By Grace Collins ’22, March 15, 2022
Film festival celebrates its 25th year.

This year’s annual Finger Lakes Environmental Film Festival (FLEFF) will be marked with heightened celebration as the festival celebrates its 25th anniversary.

Led by Patricia Zimmermann, professor of screen studies and media arts, sciences, and studies, this year’s festival runs from March 21 to April 10, and will be 90% virtual, with select in-person events at Ithaca College. More than 65 online events and films will be hosted by Ithaca College and its partner Cinemapolis.

Exploring FLEFF

Full details about all the events, screenings and discussions can be found on FLEFF’s website.

Patty Zimmerman headshot

Patty Zimmermann. (Photo submitted)

The theme of this year’s festival is “Entaglements,” focusing on how different environments, ideas, places, politics, and practices enmesh and twist into each other.

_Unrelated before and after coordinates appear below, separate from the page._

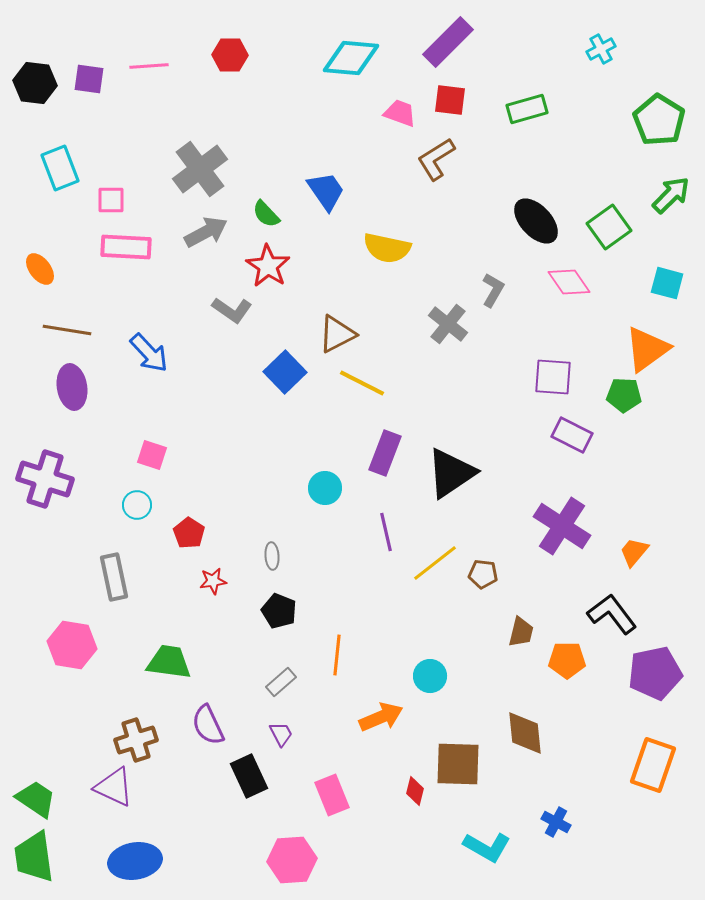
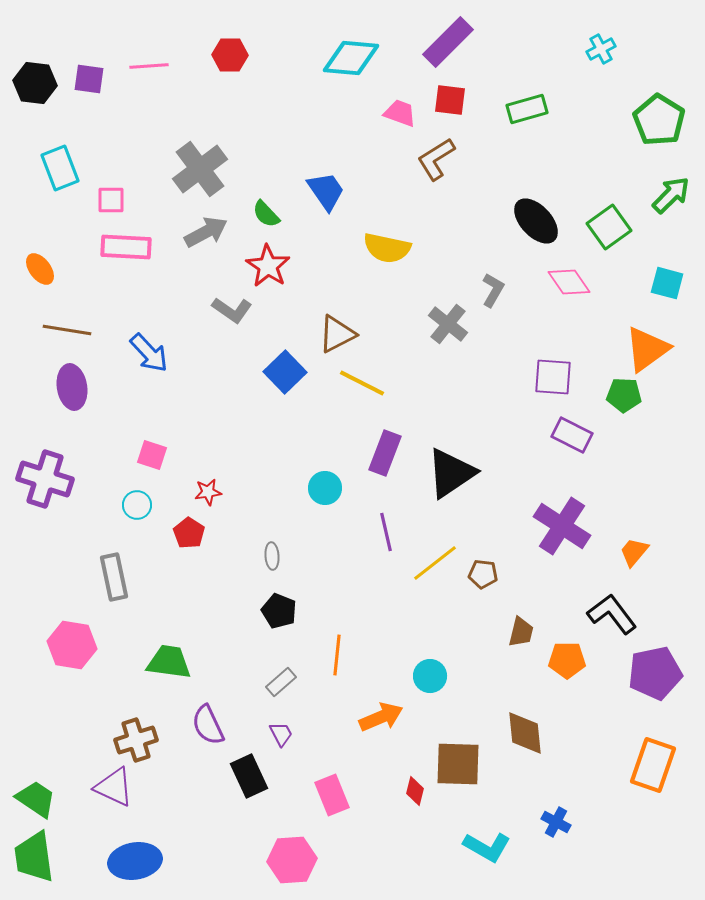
red star at (213, 581): moved 5 px left, 89 px up
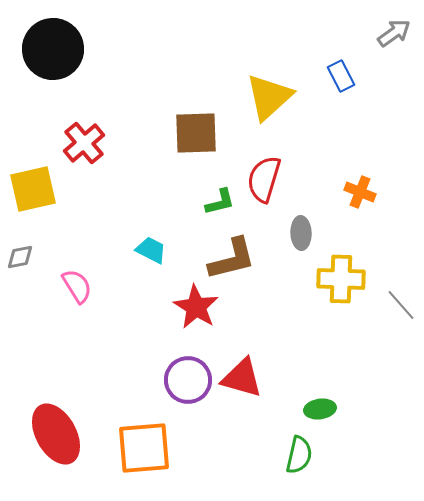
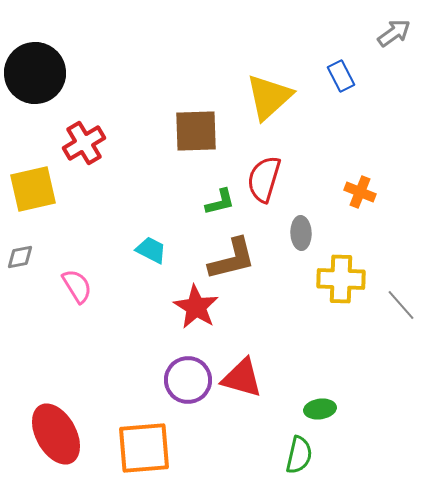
black circle: moved 18 px left, 24 px down
brown square: moved 2 px up
red cross: rotated 9 degrees clockwise
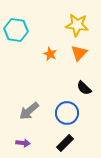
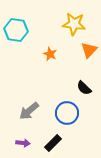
yellow star: moved 3 px left, 1 px up
orange triangle: moved 10 px right, 3 px up
black rectangle: moved 12 px left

Zimmermann reflected on the path the second oldest environmental film festival in the United States has taken to get to this milestone.

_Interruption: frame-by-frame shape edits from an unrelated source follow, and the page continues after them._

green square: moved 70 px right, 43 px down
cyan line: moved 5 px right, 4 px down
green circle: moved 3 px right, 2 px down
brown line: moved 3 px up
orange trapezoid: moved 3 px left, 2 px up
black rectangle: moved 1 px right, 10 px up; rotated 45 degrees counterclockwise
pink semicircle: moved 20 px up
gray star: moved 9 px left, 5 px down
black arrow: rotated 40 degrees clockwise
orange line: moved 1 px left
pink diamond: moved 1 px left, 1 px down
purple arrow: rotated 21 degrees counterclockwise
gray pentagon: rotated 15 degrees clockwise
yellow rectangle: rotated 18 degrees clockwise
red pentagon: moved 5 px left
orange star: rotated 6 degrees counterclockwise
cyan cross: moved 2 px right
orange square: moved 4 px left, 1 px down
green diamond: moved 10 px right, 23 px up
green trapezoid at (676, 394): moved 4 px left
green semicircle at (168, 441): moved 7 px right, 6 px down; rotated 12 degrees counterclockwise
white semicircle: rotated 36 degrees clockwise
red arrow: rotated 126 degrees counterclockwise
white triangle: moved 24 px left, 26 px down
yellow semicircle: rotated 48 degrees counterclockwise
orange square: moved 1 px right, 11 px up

“This anniversary has such deep meaning and significance,” she said. “First, that we actually survived across a quarter of a century; and second, that this milestone would not be possible without hundreds of Ithaca College faculty, staff, students, and a panoply of filmmakers, artists, musicians, producers, writers, journalists, scholars, archivists, activists, partners, and funders from around the globe.”

In addition to three weeks of events, there’s a plethora of other FLEFF content, including the 25 for 25 project, where participants — including several Ithaca College professors —share how the festival has impacted them, allowing them to share their experiences.

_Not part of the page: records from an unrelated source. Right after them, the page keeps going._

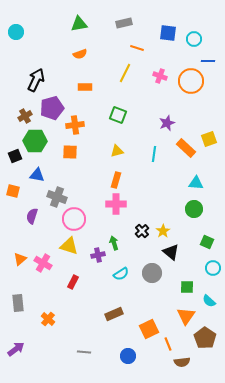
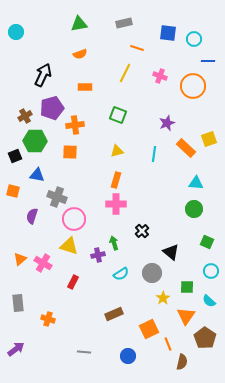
black arrow at (36, 80): moved 7 px right, 5 px up
orange circle at (191, 81): moved 2 px right, 5 px down
yellow star at (163, 231): moved 67 px down
cyan circle at (213, 268): moved 2 px left, 3 px down
orange cross at (48, 319): rotated 24 degrees counterclockwise
brown semicircle at (182, 362): rotated 70 degrees counterclockwise
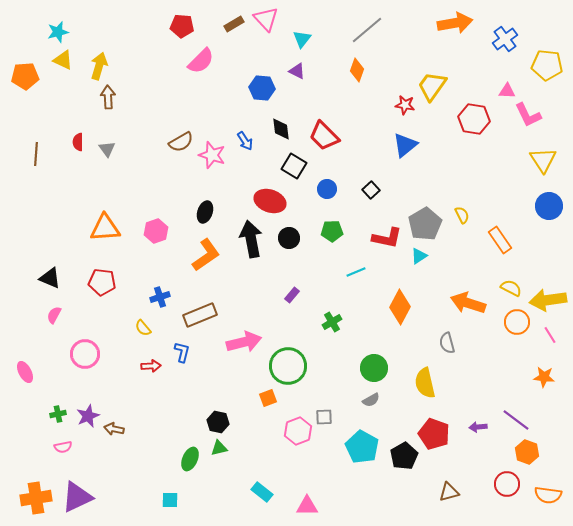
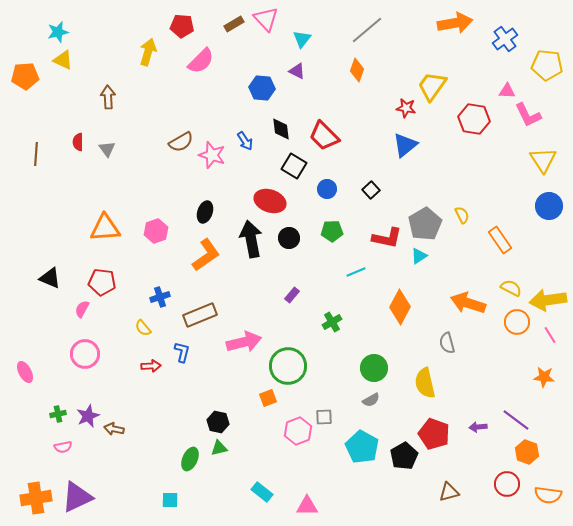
yellow arrow at (99, 66): moved 49 px right, 14 px up
red star at (405, 105): moved 1 px right, 3 px down
pink semicircle at (54, 315): moved 28 px right, 6 px up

In response to the war in Ukraine, the festival also features a new collaborative project, collecting resources on Ukrainian film, music, and literature.

“The best way to do FLEFF is to sample as many events that are as different from each other as possible, and to experience the thrills and energies of those juxtapositions and invitations into new worlds one might have never known.” 

Patricia Zimmermann, director of FLEFF

With so much content, it might be hard to decide what to check out. Zimmermann offered a piece of advice for those looking to maximize their experience.

“FLEFF is crafted to mobilize an enormous heterogeneity of intellectual and artistic experiences across different environments of politics, film, new media, journalism, music, literature, scholarly research, science, as a combustion engine of ideas and experiences to dive into what is unresolved and emerging in many different domains,” she said. “It makes public spheres for discussion and debate. The best way to do FLEFF is to sample as many events that are as different from each other as possible, and to experience the thrills and energies of those juxtapositions and invitations into new worlds one might have never known.”